Angelo Avogaro 1,2,, Gian Paolo Fadini 1,2
PMCID: PMC4609906  PMID: 26543821

Abstract

Vascular calcification (VC) is the deposition of calcium/phosphate in the vasculature, which portends a worse clinical outcome and predicts major adverse cardiovascular events. VC is an active process initiated and regulated via a variety of molecular signalling pathways. There are mainly two types of calcifications: the media VC and the intima VC. All major risk factors for cardiovascular disease (CVD) have been linked to the presence/development of VC. Besides the risk factors, a genetic component is also operative to determine arterial calcification. Several events take place before VC is established, including inflammation, trans-differentiation of vascular cells and homing of circulating pro-calcific cells. Diabetes is an important predisposing factor for VC. Compared with non-diabetic subjects, patients with diabetes show increased VC and higher expression of bone-related proteins in the medial layer of the vessels. In this review we will highlight the mechanisms underlying vascular calcification in diabetic patients.

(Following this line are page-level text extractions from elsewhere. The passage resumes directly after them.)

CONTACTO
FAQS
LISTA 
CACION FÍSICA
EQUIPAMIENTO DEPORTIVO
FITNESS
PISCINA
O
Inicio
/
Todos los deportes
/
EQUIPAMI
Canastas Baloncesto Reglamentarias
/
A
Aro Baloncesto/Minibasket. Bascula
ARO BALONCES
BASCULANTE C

Keywords: Bone, vascular, differentiation, risk factors

Introduction

Vascular calcification (VC) is the deposition of calcium/phosphate crystals in the vascular system. The link between VC and increased mortality is well established: the presence of aortic valve sclerosis, as well VC in other arterial beds, has been associated with increased risk of mortality for cardiovascular disease (CVD) (1). VC portends a worse clinical outcome and predicts major adverse cardiovascular events: the prevalence of calcification increase with age, with evidence of VC present in more than 90% of men and 67% of women over the age of 70 (2). Several conditions such as diabetes mellitus, dyslipidemia and renal diseases are identified as major predisposing factors. However, it is incorrect to consider VC as an equivalent of atherosclerosis. The reason for this is twofold. In ancient cultures, VC has been found in several arterial districts: this not only challenges the fact that that atherosclerosis is a modern disease caused by present day risk factors, but also implies that VC might be associated with other conditions such as certain types of infection (3). An autopsy of an ancient Egyptian teenage male found that he was infected with four parasites (4). Modern day patients with chronic inflammatory diseases experience premature atherosclerosis and VC. These observations suggest that atherosclerosis and, specifically, VC, are the results of interplay between genes and environment.

Types of VC

VC is an active process initiated and regulated by a variety of molecular signaling pathways. There are mainly two types of calcifications: medial VC and the intimal VC (5). Medial VC is characterized by the deposition of hydroxyapatite, mainly localized in the peripheral arteries, deposited along the elastic lamina and extracellular matrix, and is associated with diabetes mellitus and chronic kidney disease (CKD) (6). Recent works suggest a potential role for Receptor activator for nuclear factor κB ligand (RANKL)—Receptor activator for nuclear factor κB (RANK)—osteoprotegerin (OPG) signaling in this type of vascular disease. The clinical outcome of media VC are vascular stiffness, impaired hemodynamic regulation, and increased cardiac post-load. Intimal VC is systemic, mainly determined by the classical CVD risk factors, and it is activated by either oxidative stress or inflammatory pathways (7). In the intima, calcification occurs in two distinct patterns: (I) punctate foci of calcification, which may also undergo osseous metaplasia, including marrow and bone; (II) diffuse calcification, with an undefined biological role of this pattern. The clinical outcomes of intimal VC are arterial stiffness and changes in plaque characteristics, potentially predisposing to vulnerability.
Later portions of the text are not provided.